> [TASK GOAL]:
The required result is an exact copy of the lines from the one containing "Praktyczne informacje d" to the last line of the records, both ends included, without pictures.

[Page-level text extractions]
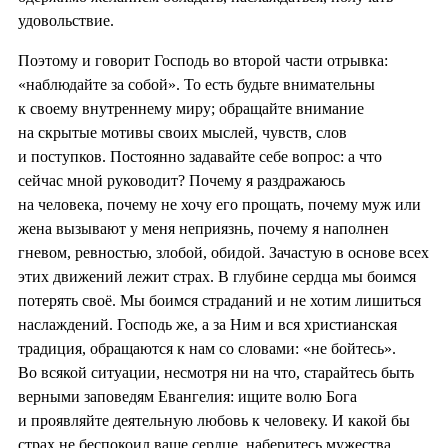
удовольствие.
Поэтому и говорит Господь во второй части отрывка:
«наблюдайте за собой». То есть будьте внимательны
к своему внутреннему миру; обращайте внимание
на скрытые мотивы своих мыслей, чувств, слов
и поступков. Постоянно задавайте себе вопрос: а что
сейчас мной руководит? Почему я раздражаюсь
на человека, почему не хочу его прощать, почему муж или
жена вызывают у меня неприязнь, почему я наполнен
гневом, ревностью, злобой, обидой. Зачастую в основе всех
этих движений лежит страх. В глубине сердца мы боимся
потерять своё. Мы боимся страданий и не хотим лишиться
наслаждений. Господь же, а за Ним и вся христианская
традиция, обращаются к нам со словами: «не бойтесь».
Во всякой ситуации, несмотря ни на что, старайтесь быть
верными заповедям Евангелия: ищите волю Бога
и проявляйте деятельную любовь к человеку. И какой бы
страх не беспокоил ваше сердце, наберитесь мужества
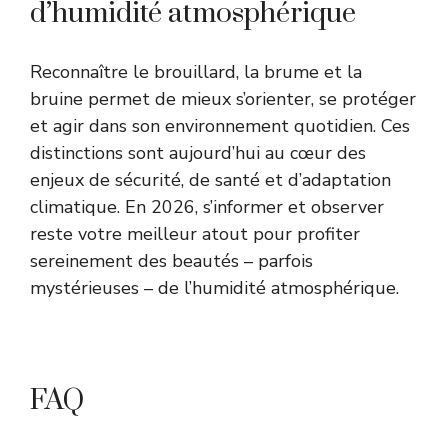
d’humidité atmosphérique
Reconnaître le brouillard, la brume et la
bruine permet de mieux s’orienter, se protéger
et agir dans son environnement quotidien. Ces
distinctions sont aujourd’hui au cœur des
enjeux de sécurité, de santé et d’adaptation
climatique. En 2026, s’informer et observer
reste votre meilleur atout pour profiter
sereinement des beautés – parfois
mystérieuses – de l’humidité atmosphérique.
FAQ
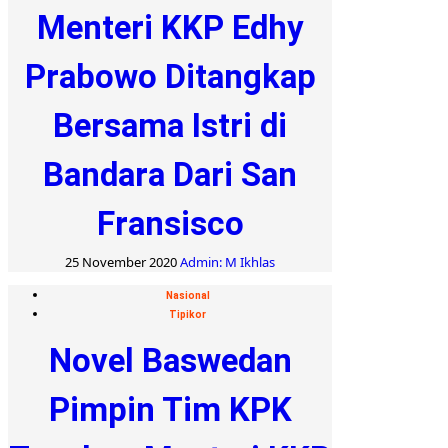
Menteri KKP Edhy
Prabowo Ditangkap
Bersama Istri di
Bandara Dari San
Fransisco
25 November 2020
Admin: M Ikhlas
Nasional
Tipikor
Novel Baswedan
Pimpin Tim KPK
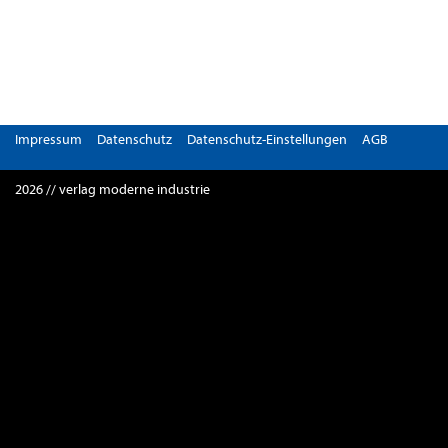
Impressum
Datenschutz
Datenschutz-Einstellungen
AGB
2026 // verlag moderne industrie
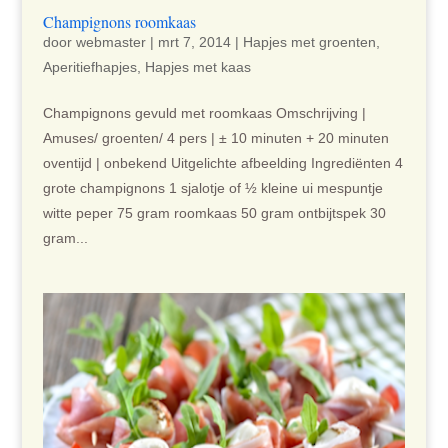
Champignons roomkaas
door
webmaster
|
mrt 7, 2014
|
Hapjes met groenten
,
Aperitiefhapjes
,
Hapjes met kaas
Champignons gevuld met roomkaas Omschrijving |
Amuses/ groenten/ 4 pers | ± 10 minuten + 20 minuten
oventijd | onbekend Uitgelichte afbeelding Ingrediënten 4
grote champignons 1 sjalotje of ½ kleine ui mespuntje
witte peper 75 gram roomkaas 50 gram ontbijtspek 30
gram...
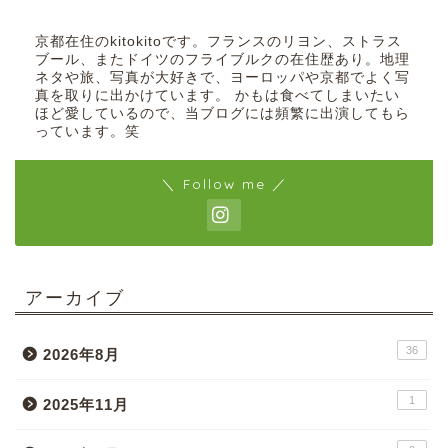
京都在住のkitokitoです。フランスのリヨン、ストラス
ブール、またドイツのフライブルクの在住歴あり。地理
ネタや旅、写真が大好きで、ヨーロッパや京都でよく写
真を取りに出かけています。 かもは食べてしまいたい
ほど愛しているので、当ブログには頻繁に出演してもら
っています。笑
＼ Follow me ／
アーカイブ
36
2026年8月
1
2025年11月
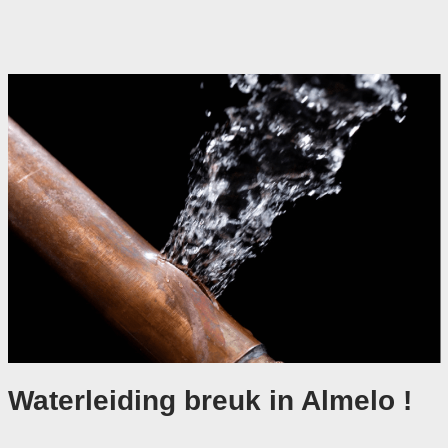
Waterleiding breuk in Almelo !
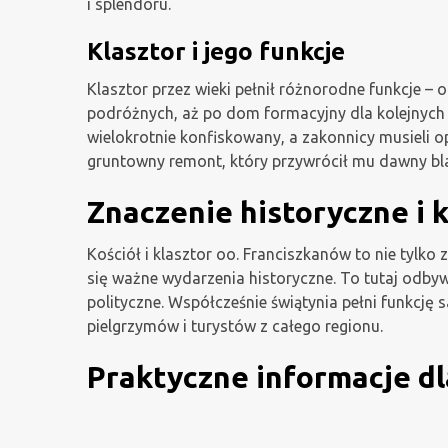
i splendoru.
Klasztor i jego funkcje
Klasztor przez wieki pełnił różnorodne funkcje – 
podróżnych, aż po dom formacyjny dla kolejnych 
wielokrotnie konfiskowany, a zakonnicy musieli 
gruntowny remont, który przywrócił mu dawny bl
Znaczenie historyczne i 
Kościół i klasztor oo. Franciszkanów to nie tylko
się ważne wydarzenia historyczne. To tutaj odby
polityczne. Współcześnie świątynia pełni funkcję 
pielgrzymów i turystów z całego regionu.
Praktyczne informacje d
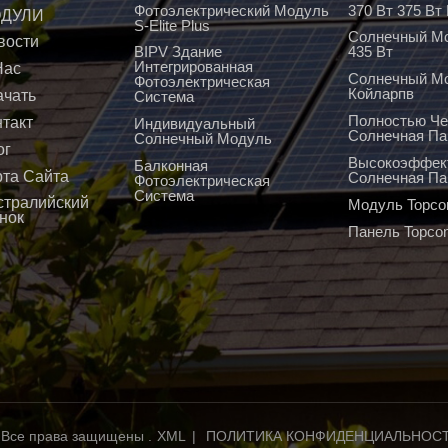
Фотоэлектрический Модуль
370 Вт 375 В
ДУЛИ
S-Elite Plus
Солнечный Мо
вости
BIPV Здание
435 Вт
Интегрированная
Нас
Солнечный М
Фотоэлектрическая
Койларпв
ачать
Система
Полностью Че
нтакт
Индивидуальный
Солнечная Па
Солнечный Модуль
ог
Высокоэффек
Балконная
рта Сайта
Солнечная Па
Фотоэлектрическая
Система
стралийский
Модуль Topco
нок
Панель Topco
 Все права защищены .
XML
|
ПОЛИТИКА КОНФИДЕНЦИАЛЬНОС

> [EXERCISE RESULT]:
Praktyczne informacje d
Фотоэлектрический Модуль
370 Вт 375 В
ДУЛИ
S-Elite Plus
Солнечный Мо
вости
BIPV Здание
435 Вт
Интегрированная
Нас
Солнечный М
Фотоэлектрическая
Койларпв
ачать
Система
Полностью Че
нтакт
Индивидуальный
Солнечная Па
Солнечный Модуль
ог
Высокоэффек
Балконная
рта Сайта
Солнечная Па
Фотоэлектрическая
Система
стралийский
Модуль Topco
нок
Панель Topco
 Все права защищены .
XML
|
ПОЛИТИКА КОНФИДЕНЦИАЛЬНОС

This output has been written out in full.